Saturday, April 13, 2013

Day 330 - Globetrotter & parental relations pt7





With this post I am continuing the series of Self-Forgiveness and Self-Commitment statements that I started on day 324, where I layout the background to the problem that is summarised below.


Summary of the Problem:

I, as my program, use my father as a counter balance where I don't have to worry about the consequences of my unstable life style, because I have a way out through his assistance. I fear losing my father because of the balance point he creates within my life which means once that is gone, I have to take responsibility and change myself to stop the unstable-stable dynamic.



The backchat dimension - The solution

I forgive myself that I have accepted and allowed myself to backchat when I consider my father's death and what it would be like when he is gone and how he should have taken my questions seriously concerning certain tasks, instead of denying the reality that one day all those tasks will be left for me.

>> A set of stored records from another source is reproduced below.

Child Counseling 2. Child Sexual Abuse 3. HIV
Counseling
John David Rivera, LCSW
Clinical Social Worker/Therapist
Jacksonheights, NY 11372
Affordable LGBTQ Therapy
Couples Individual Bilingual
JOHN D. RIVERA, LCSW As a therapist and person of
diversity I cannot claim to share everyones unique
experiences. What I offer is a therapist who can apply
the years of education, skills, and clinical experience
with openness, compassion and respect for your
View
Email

I realise that this backchat is useless in that it will create more of a resistance towards dealing with the situation when it arrives. 


I forgive myself that I have accepted and allowed myself to create backchat when considering that my father will die and I am left with my mother where I anticipate through my backchat lots of difficulties with coming to an agreement with her, and in my backchat I try out various ways to 'deal' with her, to preempt the worse case scenario, not realising that while doing so I am in my mind and am not functioning for myself, in my life, but rather have diverted myself into the 'virtual' world where only my relationship with my mother exists. 

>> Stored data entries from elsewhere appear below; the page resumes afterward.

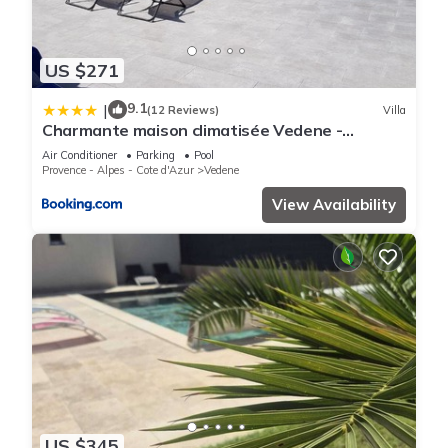
US $271
9.1
|
(12 Reviews)
Villa
Charmante maison climatisée Vedene -
Avignon avec piscine
Air Conditioner
Parking
Pool
Provence - Alpes - Cote d'Azur
Vedene
View Availability
US $345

I forgive myself that I have accepted and allowed myself to create backchat on the thought of my father's death where I self-victimise because all is left to me since I consider my mother rather helpless within my backchat, and thus I allow myself to feel sorry for myself.


I forgive myself that I have accepted and allowed myself to have backchat going on in my mind when my father is not around anymore, about how I am going to deal with alternative solutions when it comes to making long-distance arrangements, and within that I play out different alternative routes of what I can do, whereby I am unaware of the actual interdependencies of the these alternatives and thus 'operate' in my mind disconnected from reality, which cannot solve the situation.


I forgive myself that I have accepted and allowed myself to have backchat going on about the situation when my father is not around anymore where I am telling myself how I am going to deal with all the memories that will come up, not realising that there is no strategy for dealing with this situation but to just breathe and work through the memories in self-forgiveness. 


I forgive myself that I have accepted and allowed myself to have backchat going on about the situation when my father is not around anymore where I fret about how it will change my personal life and what I must give up to make it work for my mother and brother - not realising that, once again, this is based on speculation as I do not know what the actual circumstances will look like. 


I forgive myself that I have accepted and allowed myself to have backchat coming up about the situation when my father is no longer around and the fact that I am unable to discuss the situation with my mother at this time, not realising that I want to plan the situation so that I feel save as to what is coming my way. 


I forgive myself that I have accepted and allowed myself to have backchat when I no longer have the point of stability in my life, represented by my father, where I talk to myself about what to do to not feel lost.